What you are doing here is just repeating the same, failed logic that handed Trump 2024. And instead of blaming the people who actually had the power to change things, you want to blame "someone else". Democrats could have invited Sean O'Brien to the convention, since they hadn't endorsed, and see what they had to say and asked what it would have taken to get the Teamsters endorsement. Likewise, they could have given Palestinians a voice at the convention and asked them what it would take to keep them in the fold. And we can go on down the line.

But reality is that Democrats are the failure here. Not any other party is to blame other than the Democrats themselves for the outcomes of the election of 2024. If they wanted the Teamsters endorsement, they needed to do more to show up for it, and they chose not to.
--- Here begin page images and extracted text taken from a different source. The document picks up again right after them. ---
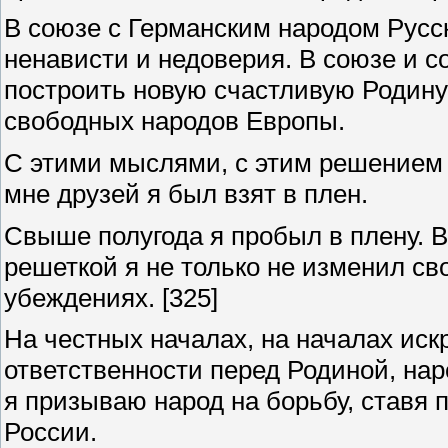
В союзе с Германским народом Русс
ненависти и недоверия. В союзе и с
построить новую счастливую Родину
свободных народов Европы.
С этими мыслями, с этим решением 
мне друзей я был взят в плен.
Свыше полугода я пробыл в плену. В
решеткой я не только не изменил св
убеждениях.
[325]
На честных началах, на началах иск
ответственности перед Родиной, на
я призываю народ на борьбу, ставя 
России.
And that knee-jerk, team sports, emotional response was exactly what I had hoped you would put on display, and it makes it all the more clear we should be dismissing voices that are only in this for their own validation.

Voters do not owe the Democratic party jack fucking shit, and the Democratic party owes its voters, literally everything. If the Democratic party, and the card carrying Democratic party member, have not gotten this through their thick, Blue No Matter Who skull, the Democratic party will never be fixed.

[–] ProdigalFrog@slrpnk.net 1 points 4 days ago

As I said in my previous response, I'm not fan of the Kamala, nor the democratic party for the very reasons you mention. But to frame it as the Teamsters withholding their endorsement for the same reasons that leftists refused to vote for Kamala is disingenuous.

If the Democrats wanted to get the teamsters endorsement, why didn’t they do more to show that they would be a pro-labor, anti-capitol party

Democrats are neoliberals, they'll never be anti-capital (hence their failure), but they certainly weren't as anti-labor as the Republican party.

You keep trying to paint my views as a simplistic sports team analog, but it doesn't hold up. I'm pointing out real gripes with Teamster leadership and the depressing state of the membership, which I wish weren't the case. I am not randomly smack talking them because I'm on some other team (do you think I'm in the UAW? I'm not).

you want to blame “someone else”

I'm not blaming anyone. I doubt an official Teamster endorsement would've made a difference in the election. I'm pointing to it as a prime example that the base of the Teamsters is conservative enough that taking an overt leftist stance is likely political suicide for Teamster leadership.